TASK PROMPT:
Your answer must be an exact transcription of every record.

SOURCE MATERIAL:

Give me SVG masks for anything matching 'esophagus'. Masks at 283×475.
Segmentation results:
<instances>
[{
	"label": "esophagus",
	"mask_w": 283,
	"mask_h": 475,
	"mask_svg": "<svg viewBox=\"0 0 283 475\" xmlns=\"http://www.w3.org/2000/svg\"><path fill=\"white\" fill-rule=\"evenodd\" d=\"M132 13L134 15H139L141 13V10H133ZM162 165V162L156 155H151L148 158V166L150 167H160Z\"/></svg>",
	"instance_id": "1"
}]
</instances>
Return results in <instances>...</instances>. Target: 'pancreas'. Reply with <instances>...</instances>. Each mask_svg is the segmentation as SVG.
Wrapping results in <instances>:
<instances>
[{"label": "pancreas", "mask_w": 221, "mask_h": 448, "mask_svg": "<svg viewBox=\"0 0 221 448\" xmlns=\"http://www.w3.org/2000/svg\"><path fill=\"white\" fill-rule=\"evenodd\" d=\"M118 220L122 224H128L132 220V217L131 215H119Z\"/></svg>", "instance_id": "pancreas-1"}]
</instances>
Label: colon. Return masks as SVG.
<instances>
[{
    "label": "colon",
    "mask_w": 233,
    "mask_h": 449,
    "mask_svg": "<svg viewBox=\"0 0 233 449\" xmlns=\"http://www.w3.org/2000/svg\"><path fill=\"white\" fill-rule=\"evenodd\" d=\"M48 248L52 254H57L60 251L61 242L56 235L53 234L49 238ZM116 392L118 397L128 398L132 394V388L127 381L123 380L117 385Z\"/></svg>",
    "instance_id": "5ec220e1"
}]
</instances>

RESPONSE:
Give me SVG masks for anything matching 'esophagus'. Masks at 283×475.
Segmentation results:
<instances>
[{
	"label": "esophagus",
	"mask_w": 283,
	"mask_h": 475,
	"mask_svg": "<svg viewBox=\"0 0 283 475\" xmlns=\"http://www.w3.org/2000/svg\"><path fill=\"white\" fill-rule=\"evenodd\" d=\"M132 13L134 15H139L141 13V10H133ZM162 165V162L156 155H151L148 158V166L150 167H160Z\"/></svg>",
	"instance_id": "1"
}]
</instances>
Return results in <instances>...</instances>. Target: 'pancreas'. Reply with <instances>...</instances>. Each mask_svg is the segmentation as SVG.
Wrapping results in <instances>:
<instances>
[{"label": "pancreas", "mask_w": 221, "mask_h": 448, "mask_svg": "<svg viewBox=\"0 0 221 448\" xmlns=\"http://www.w3.org/2000/svg\"><path fill=\"white\" fill-rule=\"evenodd\" d=\"M118 220L122 224H128L132 220V217L131 215H119Z\"/></svg>", "instance_id": "pancreas-1"}]
</instances>
Label: colon. Return masks as SVG.
<instances>
[{
    "label": "colon",
    "mask_w": 233,
    "mask_h": 449,
    "mask_svg": "<svg viewBox=\"0 0 233 449\" xmlns=\"http://www.w3.org/2000/svg\"><path fill=\"white\" fill-rule=\"evenodd\" d=\"M48 248L52 254H57L60 251L61 242L56 235L53 234L49 238ZM116 392L118 397L128 398L132 394V388L127 381L123 380L117 385Z\"/></svg>",
    "instance_id": "5ec220e1"
}]
</instances>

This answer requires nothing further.